Ma se non possiamo trattenere gli immigrati irregolari in luoghi custoditi in Albania, perché il giudice scrive che non possiamo limitare la loro libertà, a che titolo potremmo farlo in Italia? 
«Non possiamo trattenerli in Albania perché quello è un Paese extracomunitario, a differenza dell’Italia. E poi c’è la particolarità del Protocollo sottoscritto con il governo di Tirana che ci vincola...».
Di cosa si tratta? 
«È lì che è scritto, in maniera rigidissima, che non puoi portare in Albania immigrati proventienti da Paesi pericolosi. I magistrati fanno riferimento anche a quello per ordinare il trasferimento degli irregolari in Italia. Se vuol sapere la mia, sul Protocollo ho forti riserve, anche se la valutazione di pericolosità di uno Stato prescinde da esso».

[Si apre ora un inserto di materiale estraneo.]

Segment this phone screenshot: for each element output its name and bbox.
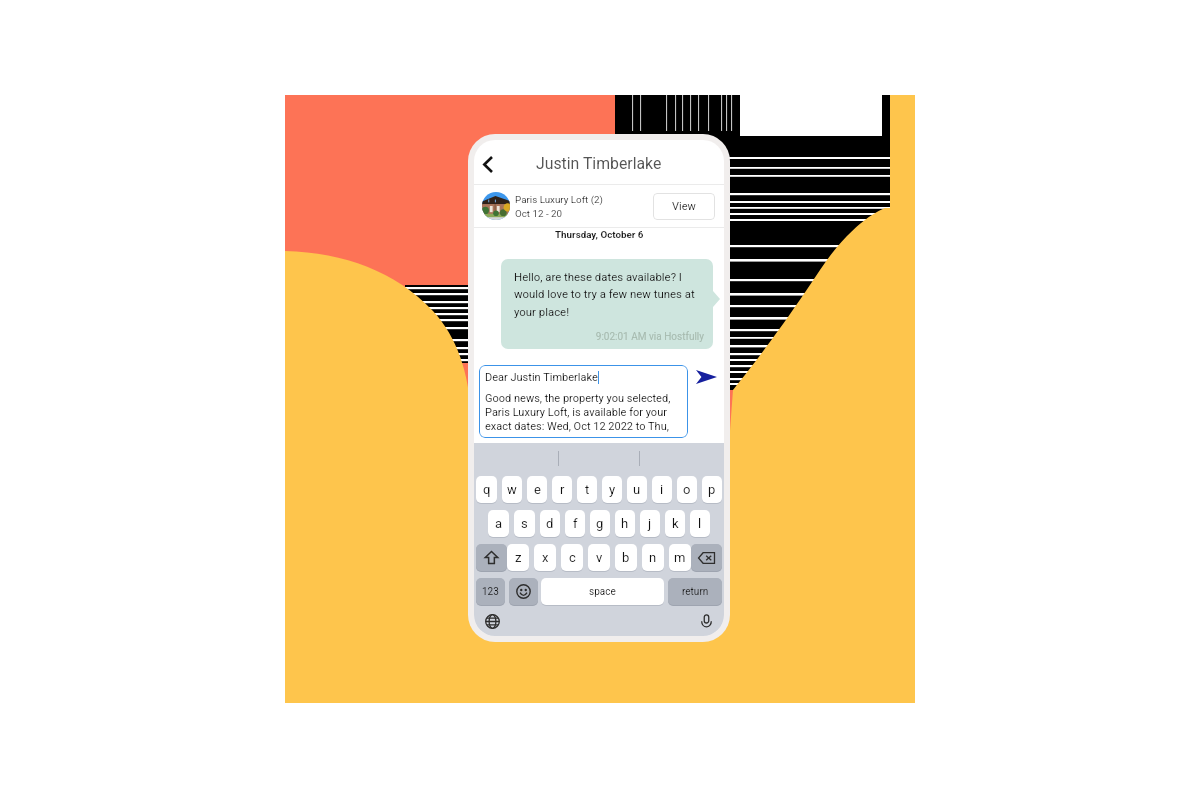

L’opposizione vuole fare causa al governo per danno erariale...
«Quelle sono questioni che deve vedere la Corte dei Conti. Io posso dire che, prima di trasferirli in Albania, forse sarebbe il caso di aspettare che si concluda il procedimento giudiziario».
Potremmo mai trasferire in Albania anche un solo africano o un cittadino proveniente dal Medio Oriente? 
«Sì, basta vincere un ricorso e ottenere una sentenza che stabilisce che il Paese di provenienza di quel singolo immigrato illegale è sicuro e non rientra nei parametri di rischio individuati dalla Corte di Giustizia, che - ricordo - allude a situazioni di rischio generalizzate.Non sarà facile dimostrare che un Paese è sicuro».